==== INPUT DATA

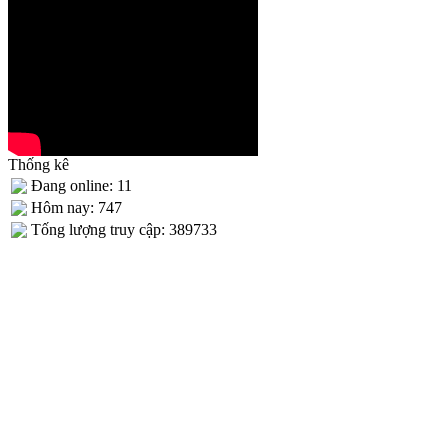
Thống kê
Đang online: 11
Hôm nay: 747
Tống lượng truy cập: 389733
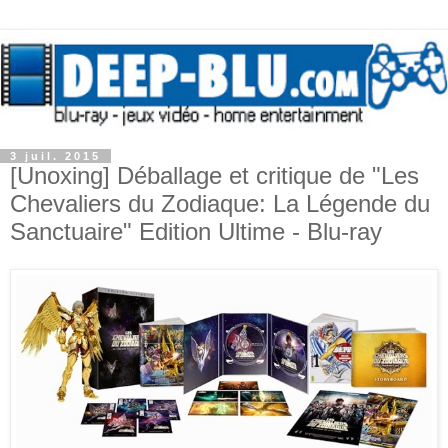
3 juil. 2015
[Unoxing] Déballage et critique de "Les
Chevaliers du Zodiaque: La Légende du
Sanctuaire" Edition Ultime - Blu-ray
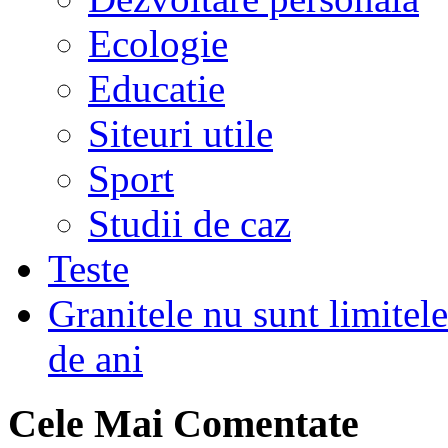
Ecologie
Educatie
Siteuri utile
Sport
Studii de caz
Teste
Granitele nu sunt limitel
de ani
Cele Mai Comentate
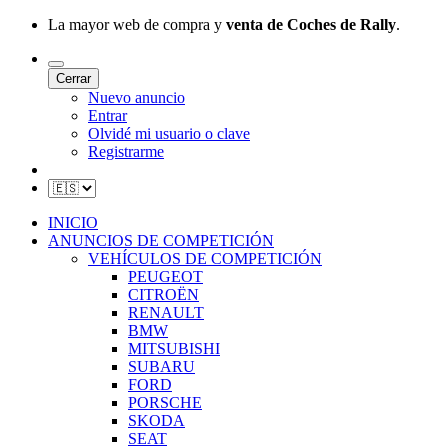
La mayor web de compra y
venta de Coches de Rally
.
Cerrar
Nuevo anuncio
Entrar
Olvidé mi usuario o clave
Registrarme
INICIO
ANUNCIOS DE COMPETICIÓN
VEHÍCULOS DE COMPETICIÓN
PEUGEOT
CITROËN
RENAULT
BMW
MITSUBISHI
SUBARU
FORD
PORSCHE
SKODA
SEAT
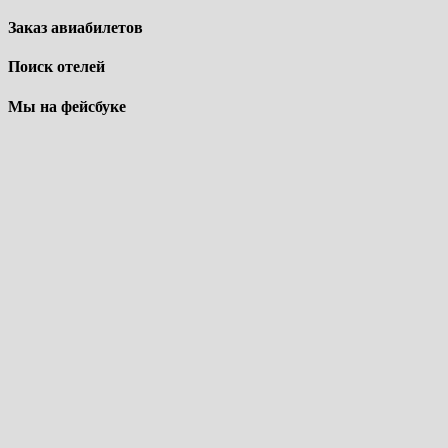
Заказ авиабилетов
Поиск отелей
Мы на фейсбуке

========
==== INPUT DATA

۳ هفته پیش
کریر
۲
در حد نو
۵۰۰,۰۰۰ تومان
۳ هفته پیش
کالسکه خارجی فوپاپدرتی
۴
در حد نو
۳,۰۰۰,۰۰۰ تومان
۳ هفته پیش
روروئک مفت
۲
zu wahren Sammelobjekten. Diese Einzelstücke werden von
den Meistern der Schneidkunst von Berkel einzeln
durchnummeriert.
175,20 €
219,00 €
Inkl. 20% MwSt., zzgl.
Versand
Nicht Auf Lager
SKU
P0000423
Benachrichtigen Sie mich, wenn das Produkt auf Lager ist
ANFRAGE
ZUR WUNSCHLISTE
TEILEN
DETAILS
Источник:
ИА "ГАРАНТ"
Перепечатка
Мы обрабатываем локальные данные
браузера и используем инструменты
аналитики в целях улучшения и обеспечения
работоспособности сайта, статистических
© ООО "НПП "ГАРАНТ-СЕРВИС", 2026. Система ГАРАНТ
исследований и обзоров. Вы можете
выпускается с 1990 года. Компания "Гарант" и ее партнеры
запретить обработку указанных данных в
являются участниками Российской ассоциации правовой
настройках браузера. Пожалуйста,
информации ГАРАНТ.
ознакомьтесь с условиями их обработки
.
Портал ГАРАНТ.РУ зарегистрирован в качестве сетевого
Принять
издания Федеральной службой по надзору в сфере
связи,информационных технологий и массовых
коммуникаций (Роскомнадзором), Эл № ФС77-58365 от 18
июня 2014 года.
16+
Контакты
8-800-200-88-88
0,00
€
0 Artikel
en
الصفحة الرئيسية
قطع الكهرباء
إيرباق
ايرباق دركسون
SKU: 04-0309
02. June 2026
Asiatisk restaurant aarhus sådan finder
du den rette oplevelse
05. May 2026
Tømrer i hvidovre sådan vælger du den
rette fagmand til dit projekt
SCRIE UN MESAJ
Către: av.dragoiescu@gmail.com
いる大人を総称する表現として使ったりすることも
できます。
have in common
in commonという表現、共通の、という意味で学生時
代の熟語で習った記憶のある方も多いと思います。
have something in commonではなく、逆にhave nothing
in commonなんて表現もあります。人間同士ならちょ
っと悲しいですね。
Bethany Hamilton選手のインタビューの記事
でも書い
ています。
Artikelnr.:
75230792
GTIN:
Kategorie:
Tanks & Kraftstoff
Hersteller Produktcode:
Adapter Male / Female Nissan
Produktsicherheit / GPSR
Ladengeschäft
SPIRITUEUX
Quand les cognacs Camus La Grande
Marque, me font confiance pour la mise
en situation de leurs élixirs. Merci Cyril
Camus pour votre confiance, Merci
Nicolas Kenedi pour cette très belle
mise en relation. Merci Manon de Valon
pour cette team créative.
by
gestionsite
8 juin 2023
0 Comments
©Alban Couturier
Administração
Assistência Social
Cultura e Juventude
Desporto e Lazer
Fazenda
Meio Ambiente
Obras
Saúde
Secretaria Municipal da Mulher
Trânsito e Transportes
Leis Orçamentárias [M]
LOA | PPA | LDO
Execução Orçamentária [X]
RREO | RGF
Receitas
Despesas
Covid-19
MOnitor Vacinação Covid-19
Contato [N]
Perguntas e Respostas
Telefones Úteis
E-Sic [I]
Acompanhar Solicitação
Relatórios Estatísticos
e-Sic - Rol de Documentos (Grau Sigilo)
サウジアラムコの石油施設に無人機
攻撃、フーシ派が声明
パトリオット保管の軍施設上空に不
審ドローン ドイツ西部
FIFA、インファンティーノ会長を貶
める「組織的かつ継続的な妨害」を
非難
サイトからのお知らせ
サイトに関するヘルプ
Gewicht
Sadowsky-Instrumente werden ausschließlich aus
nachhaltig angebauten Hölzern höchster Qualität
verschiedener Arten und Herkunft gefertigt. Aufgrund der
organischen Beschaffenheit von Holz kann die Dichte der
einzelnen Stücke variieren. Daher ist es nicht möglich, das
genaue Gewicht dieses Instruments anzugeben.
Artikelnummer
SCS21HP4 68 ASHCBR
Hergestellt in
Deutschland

========
==== INPUT DATA

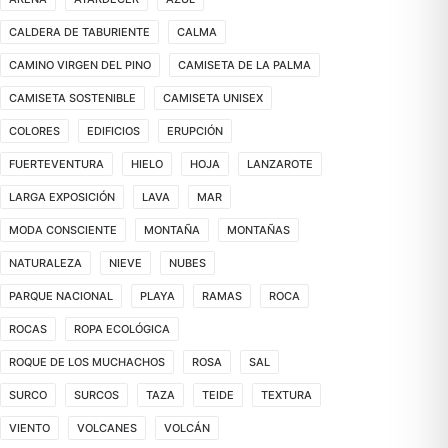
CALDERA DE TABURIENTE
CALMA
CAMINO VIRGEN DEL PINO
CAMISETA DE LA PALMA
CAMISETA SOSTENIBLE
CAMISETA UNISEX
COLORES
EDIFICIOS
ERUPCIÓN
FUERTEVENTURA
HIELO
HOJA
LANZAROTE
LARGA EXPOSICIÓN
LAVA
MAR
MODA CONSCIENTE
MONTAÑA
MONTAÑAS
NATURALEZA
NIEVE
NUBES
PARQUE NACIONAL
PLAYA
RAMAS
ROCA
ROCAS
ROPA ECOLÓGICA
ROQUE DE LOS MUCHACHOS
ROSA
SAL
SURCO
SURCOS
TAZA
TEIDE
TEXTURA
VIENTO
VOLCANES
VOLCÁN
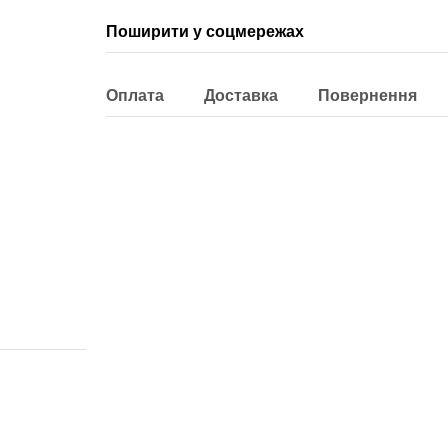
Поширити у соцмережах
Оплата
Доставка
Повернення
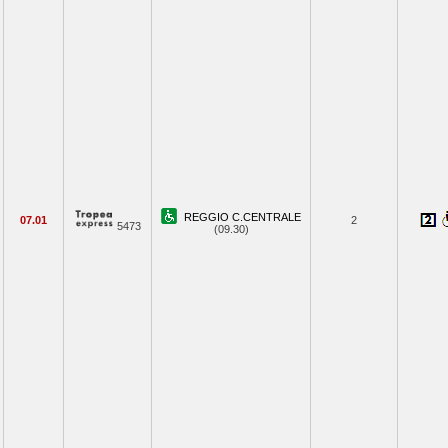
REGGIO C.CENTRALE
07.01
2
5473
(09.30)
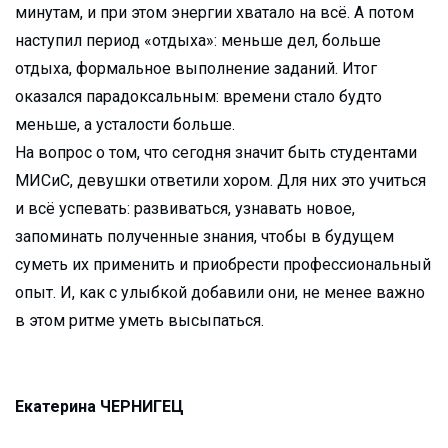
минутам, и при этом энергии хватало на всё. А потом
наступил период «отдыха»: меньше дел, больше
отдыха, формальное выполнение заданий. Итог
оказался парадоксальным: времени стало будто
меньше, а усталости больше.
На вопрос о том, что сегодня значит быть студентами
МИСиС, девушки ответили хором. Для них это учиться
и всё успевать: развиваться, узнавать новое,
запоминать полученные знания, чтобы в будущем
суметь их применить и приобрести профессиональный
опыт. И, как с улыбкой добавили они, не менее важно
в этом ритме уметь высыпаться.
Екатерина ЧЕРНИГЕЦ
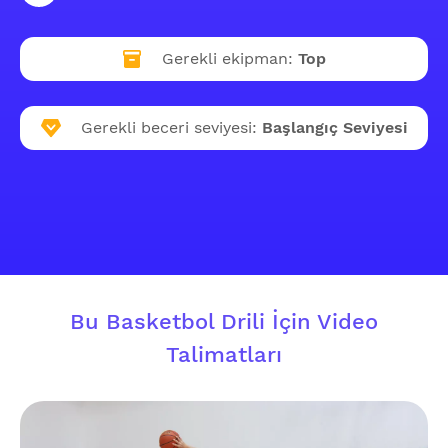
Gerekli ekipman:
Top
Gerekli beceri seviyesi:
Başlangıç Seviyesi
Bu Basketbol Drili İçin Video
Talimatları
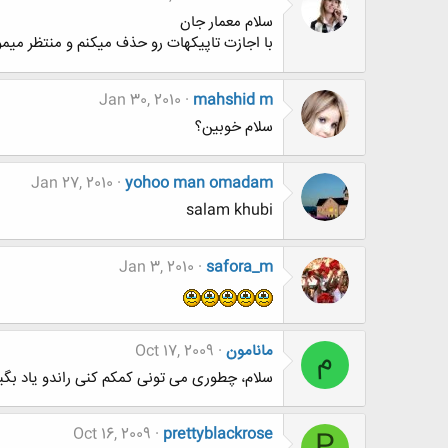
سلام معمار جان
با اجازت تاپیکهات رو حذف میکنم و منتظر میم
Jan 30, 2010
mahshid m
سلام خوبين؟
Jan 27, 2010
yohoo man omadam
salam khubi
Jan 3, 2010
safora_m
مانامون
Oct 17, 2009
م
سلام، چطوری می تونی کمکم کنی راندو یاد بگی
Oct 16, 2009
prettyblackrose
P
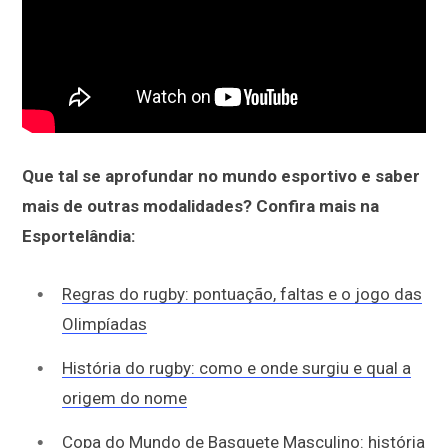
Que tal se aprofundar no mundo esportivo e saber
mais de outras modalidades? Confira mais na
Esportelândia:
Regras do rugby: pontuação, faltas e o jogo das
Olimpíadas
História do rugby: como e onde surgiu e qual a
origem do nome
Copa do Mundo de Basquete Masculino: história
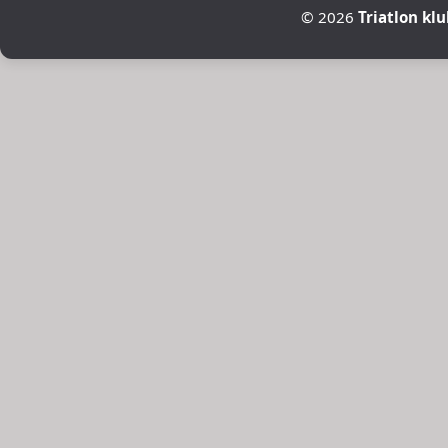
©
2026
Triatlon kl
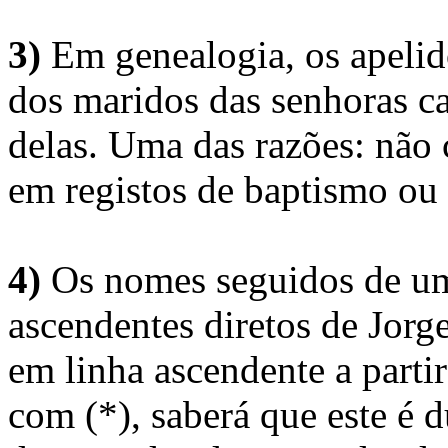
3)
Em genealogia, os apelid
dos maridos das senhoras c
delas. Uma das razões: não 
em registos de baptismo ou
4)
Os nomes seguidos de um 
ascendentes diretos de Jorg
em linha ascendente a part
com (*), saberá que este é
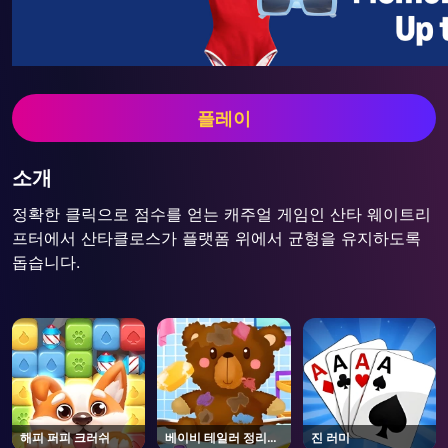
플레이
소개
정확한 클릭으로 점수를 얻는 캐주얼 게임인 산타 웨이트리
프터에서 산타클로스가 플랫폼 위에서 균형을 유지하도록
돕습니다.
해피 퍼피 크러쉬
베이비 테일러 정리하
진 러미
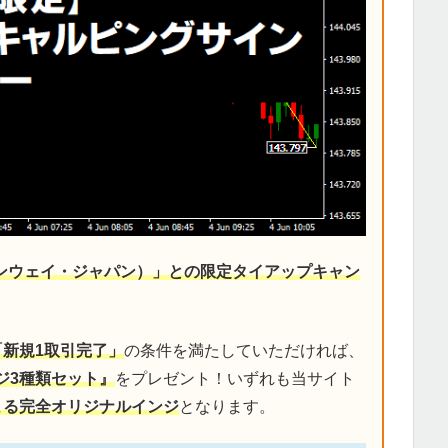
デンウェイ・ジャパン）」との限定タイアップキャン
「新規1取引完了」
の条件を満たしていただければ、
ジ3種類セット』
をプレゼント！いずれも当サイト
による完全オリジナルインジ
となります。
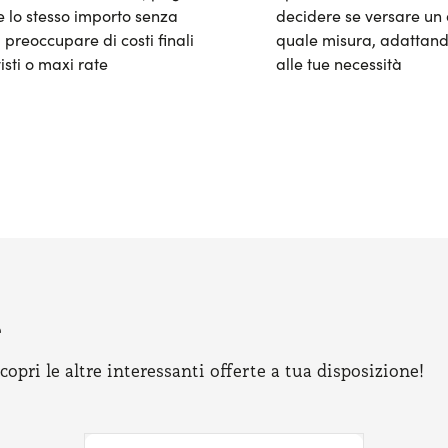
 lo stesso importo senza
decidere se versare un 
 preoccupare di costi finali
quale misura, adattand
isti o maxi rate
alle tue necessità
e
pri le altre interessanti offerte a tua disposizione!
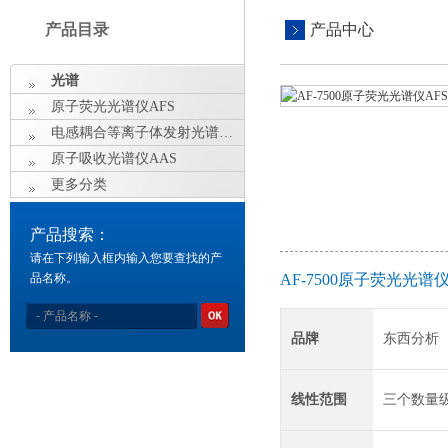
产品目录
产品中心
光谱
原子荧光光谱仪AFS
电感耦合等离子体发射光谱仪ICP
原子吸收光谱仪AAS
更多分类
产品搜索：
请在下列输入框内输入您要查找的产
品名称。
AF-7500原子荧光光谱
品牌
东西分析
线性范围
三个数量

========

Write the number of lines above that contain the string "Covid", and nothing besides.

2